Exercise description = Every line below is to be set down again exactly; any image stays out.

Dataset entries =

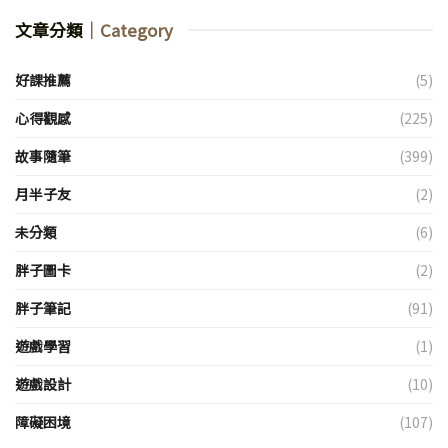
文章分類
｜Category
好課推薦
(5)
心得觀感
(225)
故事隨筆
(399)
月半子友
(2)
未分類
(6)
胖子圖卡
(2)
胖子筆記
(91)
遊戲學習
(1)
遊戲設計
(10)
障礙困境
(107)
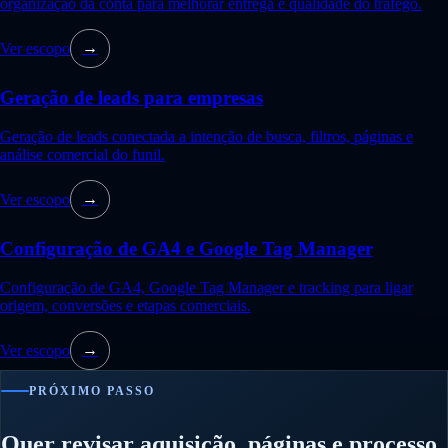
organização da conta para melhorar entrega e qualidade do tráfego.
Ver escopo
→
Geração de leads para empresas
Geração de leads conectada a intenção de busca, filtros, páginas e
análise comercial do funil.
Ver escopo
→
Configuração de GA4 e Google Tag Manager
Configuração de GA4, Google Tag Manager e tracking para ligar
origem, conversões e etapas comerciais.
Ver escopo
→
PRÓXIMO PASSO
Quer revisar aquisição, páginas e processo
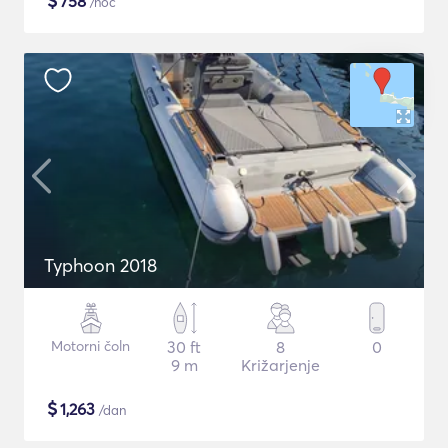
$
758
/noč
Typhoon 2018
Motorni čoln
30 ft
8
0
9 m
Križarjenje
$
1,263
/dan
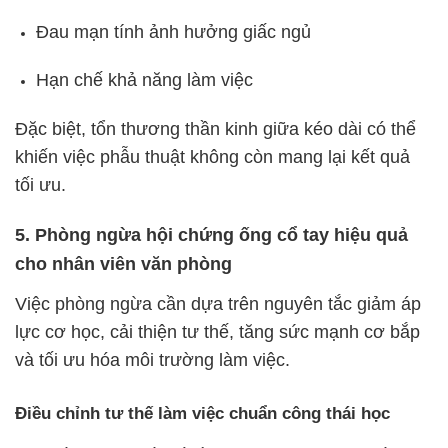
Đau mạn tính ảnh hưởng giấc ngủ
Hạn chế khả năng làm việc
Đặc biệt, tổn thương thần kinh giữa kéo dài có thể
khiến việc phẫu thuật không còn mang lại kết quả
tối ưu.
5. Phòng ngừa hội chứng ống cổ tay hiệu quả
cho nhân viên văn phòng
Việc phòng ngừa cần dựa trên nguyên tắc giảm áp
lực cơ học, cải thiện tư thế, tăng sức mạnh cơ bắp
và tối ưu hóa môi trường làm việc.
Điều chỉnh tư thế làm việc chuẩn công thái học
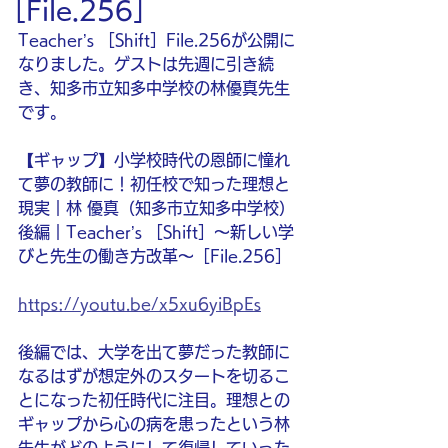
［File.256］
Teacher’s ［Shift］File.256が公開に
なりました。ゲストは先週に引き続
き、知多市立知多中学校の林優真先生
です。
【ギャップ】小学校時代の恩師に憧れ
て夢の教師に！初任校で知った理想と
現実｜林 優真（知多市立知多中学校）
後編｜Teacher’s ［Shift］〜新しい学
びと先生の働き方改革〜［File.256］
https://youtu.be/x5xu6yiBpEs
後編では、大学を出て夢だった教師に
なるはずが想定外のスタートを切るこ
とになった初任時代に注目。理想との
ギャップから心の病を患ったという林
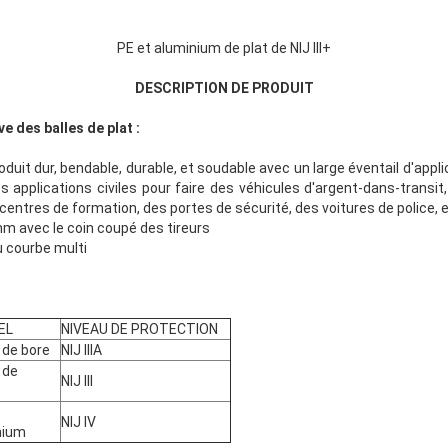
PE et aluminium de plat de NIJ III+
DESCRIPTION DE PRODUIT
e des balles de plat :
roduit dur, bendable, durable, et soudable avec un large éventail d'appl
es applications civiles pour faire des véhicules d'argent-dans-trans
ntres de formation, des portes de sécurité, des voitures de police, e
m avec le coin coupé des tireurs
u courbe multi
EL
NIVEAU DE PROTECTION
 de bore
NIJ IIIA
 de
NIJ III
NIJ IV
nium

Reply =
文章分類
｜Category
好課推薦
(5)
心得觀感
(225)
故事隨筆
(399)
月半子友
(2)
未分類
(6)
胖子圖卡
(2)
胖子筆記
(91)
遊戲學習
(1)
遊戲設計
(10)
障礙困境
(107)
organização da conta para melhorar entrega e qualidade do tráfego.
Ver escopo
→
Geração de leads para empresas
Geração de leads conectada a intenção de busca, filtros, páginas e
análise comercial do funil.
Ver escopo
→
Configuração de GA4 e Google Tag Manager
Configuração de GA4, Google Tag Manager e tracking para ligar
origem, conversões e etapas comerciais.
Ver escopo
→
PRÓXIMO PASSO
Quer revisar aquisição, páginas e processo
$
758
/noč
Typhoon 2018
Motorni čoln
30 ft
8
0
9 m
Križarjenje
$
1,263
/dan
Đau mạn tính ảnh hưởng giấc ngủ
Hạn chế khả năng làm việc
Đặc biệt, tổn thương thần kinh giữa kéo dài có thể
khiến việc phẫu thuật không còn mang lại kết quả
tối ưu.
5. Phòng ngừa hội chứng ống cổ tay hiệu quả
cho nhân viên văn phòng
Việc phòng ngừa cần dựa trên nguyên tắc giảm áp
lực cơ học, cải thiện tư thế, tăng sức mạnh cơ bắp
và tối ưu hóa môi trường làm việc.
Điều chỉnh tư thế làm việc chuẩn công thái học
［File.256］
Teacher’s ［Shift］File.256が公開に
なりました。ゲストは先週に引き続
き、知多市立知多中学校の林優真先生
です。
【ギャップ】小学校時代の恩師に憧れ
て夢の教師に！初任校で知った理想と
現実｜林 優真（知多市立知多中学校）
後編｜Teacher’s ［Shift］〜新しい学
びと先生の働き方改革〜［File.256］
https://youtu.be/x5xu6yiBpEs
後編では、大学を出て夢だった教師に
なるはずが想定外のスタートを切るこ
とになった初任時代に注目。理想との
ギャップから心の病を患ったという林
PE et aluminium de plat de NIJ III+
DESCRIPTION DE PRODUIT
e des balles de plat :
roduit dur, bendable, durable, et soudable avec un large éventail d'appl
es applications civiles pour faire des véhicules d'argent-dans-trans
ntres de formation, des portes de sécurité, des voitures de police, e
m avec le coin coupé des tireurs
u courbe multi
EL
NIVEAU DE PROTECTION
 de bore
NIJ IIIA
 de
NIJ III
NIJ IV
nium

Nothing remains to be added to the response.